_Task description_. Scan the entries below, and for each line that includes the word "align", make a copy.

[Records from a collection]
◆ ◆ ◆ ◆ ◆ ◆ ◆
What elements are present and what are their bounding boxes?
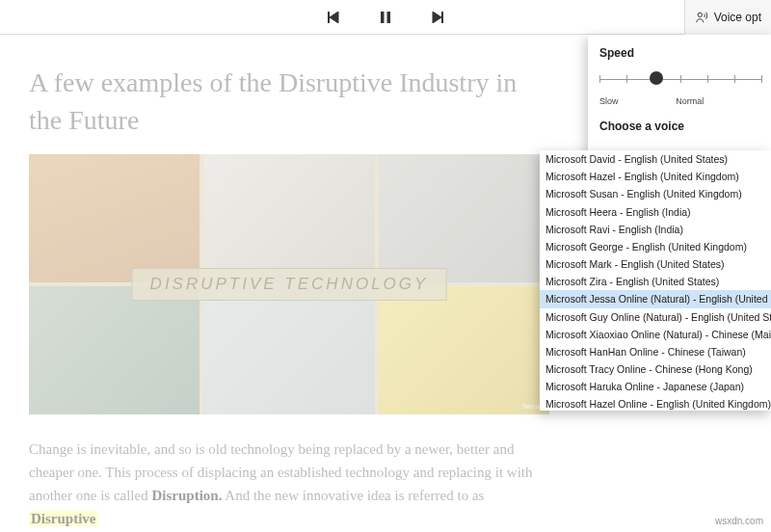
article-banner-image: DISRUPTIVE TECHNOLOGY Tweak	[29, 154, 549, 414]
speed-slider[interactable]	[599, 69, 761, 94]
slider-tick	[599, 75, 600, 83]
choose-voice-title: Choose a voice	[599, 120, 761, 133]
article-body: Change is inevitable, and so is old tech…	[29, 438, 549, 530]
banner-tile	[29, 286, 199, 414]
reading-highlight: Disruptive	[29, 511, 98, 526]
banner-tile	[203, 286, 374, 414]
speed-title: Speed	[599, 46, 761, 60]
voice-options-button[interactable]: Voice opt	[684, 0, 771, 35]
voice-option[interactable]: Microsoft Mark - English (United States)	[540, 255, 771, 273]
speed-min-label: Slow	[599, 96, 619, 106]
voice-options-label: Voice opt	[714, 11, 761, 24]
voice-option[interactable]: Microsoft Guy Online (Natural) - English…	[540, 308, 771, 326]
voice-option[interactable]: Microsoft Hazel Online - English (United…	[540, 395, 771, 411]
voice-option[interactable]: Microsoft Heera - English (India)	[540, 203, 771, 221]
banner-tile	[379, 286, 549, 414]
voice-option[interactable]: Microsoft David - English (United States…	[540, 150, 771, 168]
slider-tick	[761, 75, 762, 83]
svg-rect-3	[387, 12, 390, 23]
banner-tile	[379, 154, 549, 282]
slider-tick	[734, 75, 735, 83]
voice-option[interactable]: Microsoft HanHan Online - Chinese (Taiwa…	[540, 343, 771, 360]
voice-option[interactable]: Microsoft Xiaoxiao Online (Natural) - Ch…	[540, 326, 771, 343]
voice-option[interactable]: Microsoft Jessa Online (Natural) - Engli…	[540, 290, 771, 307]
body-text: And the new innovative idea is referred …	[225, 488, 484, 503]
voice-option[interactable]: Microsoft Ravi - English (India)	[540, 221, 771, 238]
voice-dropdown-list[interactable]: Microsoft David - English (United States…	[540, 150, 771, 411]
bold-term: Disruption.	[151, 488, 222, 503]
svg-marker-1	[330, 12, 338, 23]
slider-tick	[680, 75, 681, 83]
page-watermark: wsxdn.com	[715, 516, 763, 526]
banner-tile	[203, 154, 374, 282]
banner-tile	[29, 154, 199, 282]
svg-marker-5	[433, 12, 441, 23]
slider-labels: Slow Normal	[599, 96, 761, 120]
svg-rect-2	[381, 12, 384, 23]
voice-option[interactable]: Microsoft Tracy Online - Chinese (Hong K…	[540, 360, 771, 378]
slider-tick	[626, 75, 627, 83]
next-button[interactable]	[431, 11, 444, 24]
read-aloud-toolbar: Voice opt	[0, 0, 771, 35]
voice-option[interactable]: Microsoft George - English (United Kingd…	[540, 238, 771, 255]
slider-tick	[707, 75, 708, 83]
playback-controls	[327, 11, 444, 24]
voice-option[interactable]: Microsoft Zira - English (United States)	[540, 273, 771, 290]
person-speak-icon	[695, 11, 708, 24]
voice-option[interactable]: Microsoft Haruka Online - Japanese (Japa…	[540, 378, 771, 395]
banner-text: DISRUPTIVE TECHNOLOGY	[132, 268, 447, 301]
pause-button[interactable]	[379, 11, 392, 24]
svg-point-6	[698, 13, 702, 16]
voice-option[interactable]: Microsoft Susan - English (United Kingdo…	[540, 185, 771, 202]
article-heading: A few examples of the Disruptive Industr…	[29, 64, 530, 139]
previous-button[interactable]	[327, 11, 340, 24]
voice-option[interactable]: Microsoft Hazel - English (United Kingdo…	[540, 168, 771, 185]
slider-thumb[interactable]	[650, 71, 663, 85]
speed-mid-label: Normal	[676, 96, 704, 106]
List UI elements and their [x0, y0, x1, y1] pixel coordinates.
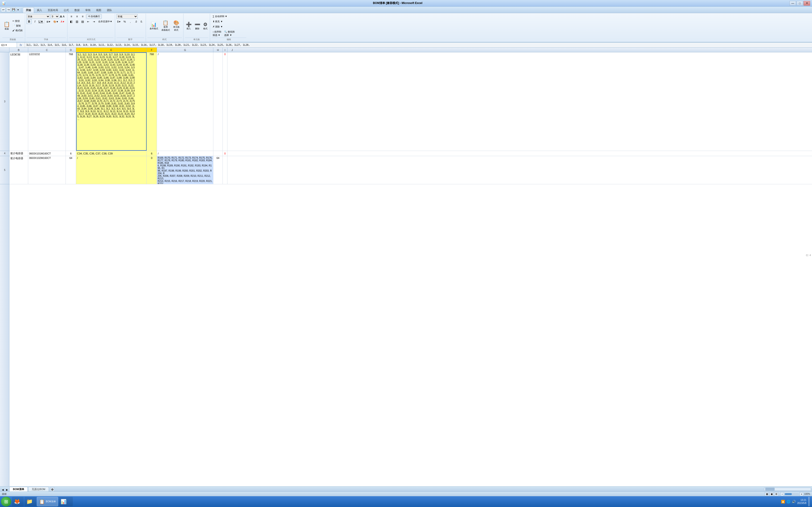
sheet-nav-next[interactable]: ▶ — [5, 488, 9, 492]
insert-cells-button[interactable]: ➕插入 — [185, 21, 193, 31]
comma-button[interactable]: , — [128, 19, 133, 24]
col-header-g[interactable]: G — [157, 48, 213, 52]
cell-style-button[interactable]: 🎨单元格样式 — [172, 19, 181, 33]
taskbar-bom-excel[interactable]: 📋 BOM清单 — [37, 497, 58, 506]
cell-i4[interactable]: 0 — [223, 151, 227, 156]
find-select-button[interactable]: 🔍 查找和选择 ▼ — [223, 30, 236, 38]
page-view-button[interactable]: ⊞ — [774, 492, 778, 496]
align-top-button[interactable]: ≡ — [69, 14, 74, 19]
cell-b3[interactable]: LED灯矩 — [9, 52, 28, 151]
font-shrink-button[interactable]: A — [63, 15, 64, 18]
col-header-b[interactable]: B — [9, 48, 28, 52]
font-family-select[interactable]: 宋体 — [27, 14, 50, 19]
tab-formula[interactable]: 公式 — [61, 7, 72, 13]
row-header-5[interactable]: 5 — [0, 156, 9, 184]
tab-data[interactable]: 数据 — [72, 7, 83, 13]
cell-d5[interactable]: 64 — [66, 156, 76, 184]
taskbar-firefox[interactable]: 🦊 — [12, 497, 24, 506]
align-middle-button[interactable]: ≡ — [74, 14, 80, 19]
cell-i3[interactable]: 0 — [223, 52, 227, 151]
close-button[interactable]: ✕ — [804, 1, 810, 6]
cell-i5[interactable] — [223, 156, 227, 184]
tab-insert[interactable]: 插入 — [34, 7, 45, 13]
accounting-button[interactable]: $▼ — [116, 19, 122, 24]
align-bottom-button[interactable]: ≡ — [80, 14, 85, 19]
cell-e3[interactable]: 1L1, 1L2, 1L3, 1L4, 1L5, 1L6, 1L7, 1L8, … — [76, 52, 147, 151]
undo-button[interactable]: ↩ — [1, 7, 6, 12]
dropdown-button[interactable]: ▼ — [16, 7, 20, 12]
zoom-in-button[interactable]: + — [800, 492, 803, 496]
cell-f3[interactable]: 768 — [147, 52, 157, 151]
cell-j4[interactable] — [227, 151, 237, 156]
border-button[interactable]: ⊞▼ — [45, 19, 52, 24]
maximize-button[interactable]: □ — [797, 1, 803, 6]
percent-button[interactable]: % — [122, 19, 128, 24]
cell-f4[interactable]: 6 — [147, 151, 157, 156]
delete-cells-button[interactable]: ➖删除 — [194, 21, 201, 31]
tab-view[interactable]: 视图 — [93, 7, 104, 13]
font-color-button[interactable]: A▼ — [60, 19, 66, 24]
autosum-button[interactable]: ∑ 自动求和 ▼ — [211, 14, 229, 19]
start-button[interactable]: ⊞ — [1, 497, 11, 507]
row-header-4[interactable]: 4 — [0, 151, 9, 156]
save-button[interactable]: 💾 — [11, 7, 16, 12]
redo-button[interactable]: ↪ — [6, 7, 11, 12]
col-header-d[interactable]: D — [66, 48, 76, 52]
zoom-slider[interactable] — [785, 493, 799, 495]
taskbar-excel[interactable]: 📊 — [59, 497, 73, 506]
cut-button[interactable]: ✂ 剪切 — [11, 19, 23, 23]
minimize-button[interactable]: — — [790, 1, 796, 6]
underline-button[interactable]: U▼ — [38, 19, 44, 24]
format-painter-button[interactable]: 🖌 格式刷 — [11, 29, 23, 33]
cell-h4[interactable] — [213, 151, 223, 156]
cell-c3[interactable]: LED3232 — [28, 52, 66, 151]
wrap-text-button[interactable]: ⟲ 自动换行 — [87, 14, 102, 19]
format-cells-button[interactable]: ⚙格式 — [202, 21, 208, 31]
clear-button[interactable]: ✗ 清除 ▼ — [211, 24, 224, 29]
cell-d4[interactable]: 6 — [66, 151, 76, 156]
tab-team[interactable]: 团队 — [104, 7, 115, 13]
sheet-tab-nofootprint[interactable]: 无面位BOM — [28, 487, 49, 492]
indent-decrease-button[interactable]: ⇤ — [86, 19, 91, 24]
cell-b4[interactable]: 瓷介电容器 — [9, 151, 28, 156]
table-format-button[interactable]: 📋套用表格格式 — [160, 19, 171, 33]
cell-e4[interactable]: C34, C35, C36, C37, C38, C39 — [76, 151, 147, 156]
indent-increase-button[interactable]: ⇥ — [91, 19, 97, 24]
font-size-select[interactable]: 9 — [51, 14, 59, 19]
fill-button[interactable]: ⬇ 填充 ▼ — [211, 19, 224, 24]
bold-button[interactable]: B — [27, 19, 32, 24]
col-header-h[interactable]: H — [213, 48, 223, 52]
cell-e5[interactable]: / — [76, 156, 147, 184]
normal-view-button[interactable]: ▦ — [765, 492, 769, 496]
cell-g4[interactable]: / — [157, 151, 213, 156]
cell-c5[interactable]: 0603X102M160CT — [28, 156, 66, 184]
align-left-button[interactable]: ◧ — [69, 19, 74, 24]
cell-j3[interactable] — [227, 52, 237, 151]
paste-button[interactable]: 📋 粘贴 — [2, 21, 11, 31]
formula-content[interactable]: 1L1, 1L2, 1L3, 1L4, 1L5, 1L6, 1L7, 1L8, … — [25, 44, 812, 46]
conditional-format-button[interactable]: 📊条件格式 — [149, 21, 159, 31]
cell-c4[interactable]: 0603X101M160CT — [28, 151, 66, 156]
row-header-3[interactable]: 3 — [0, 52, 9, 151]
show-desktop-button[interactable] — [808, 497, 810, 506]
col-header-f[interactable]: F — [147, 48, 157, 52]
decimal-increase-button[interactable]: .0 — [134, 19, 139, 24]
sort-filter-button[interactable]: ↕ 排序和筛选 ▼ — [211, 30, 223, 38]
cell-b5[interactable]: 瓷介电容器 — [9, 156, 28, 184]
sheet-tab-add[interactable]: ⊕ — [50, 487, 54, 492]
tab-start[interactable]: 开始 — [23, 7, 34, 13]
cell-g3[interactable]: / — [157, 52, 213, 151]
col-header-i[interactable]: I — [223, 48, 227, 52]
layout-view-button[interactable]: ▣ — [769, 492, 774, 496]
col-header-j[interactable]: J — [227, 48, 237, 52]
align-center-button[interactable]: ▥ — [74, 19, 80, 24]
cell-h5[interactable]: 64 — [213, 156, 223, 184]
font-grow-button[interactable]: A — [60, 15, 62, 18]
align-right-button[interactable]: ▤ — [80, 19, 85, 24]
col-header-c[interactable]: C — [28, 48, 66, 52]
cell-f5[interactable]: 0 — [147, 156, 157, 184]
tab-layout[interactable]: 页面布局 — [45, 7, 61, 13]
sheet-nav-prev[interactable]: ◀ — [1, 488, 5, 492]
cell-j5[interactable] — [227, 156, 237, 184]
fill-color-button[interactable]: 🎨▼ — [53, 19, 59, 24]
◆ ◆ ◆ ◆ ◆ ◆ ◆
_Exercise solution_.
align-top-button[interactable]: ≡ — [69, 14, 74, 19]
align-middle-button[interactable]: ≡ — [74, 14, 80, 19]
align-bottom-button[interactable]: ≡ — [80, 14, 85, 19]
align-left-button[interactable]: ◧ — [69, 19, 74, 24]
align-center-button[interactable]: ▥ — [74, 19, 80, 24]
align-right-button[interactable]: ▤ — [80, 19, 85, 24]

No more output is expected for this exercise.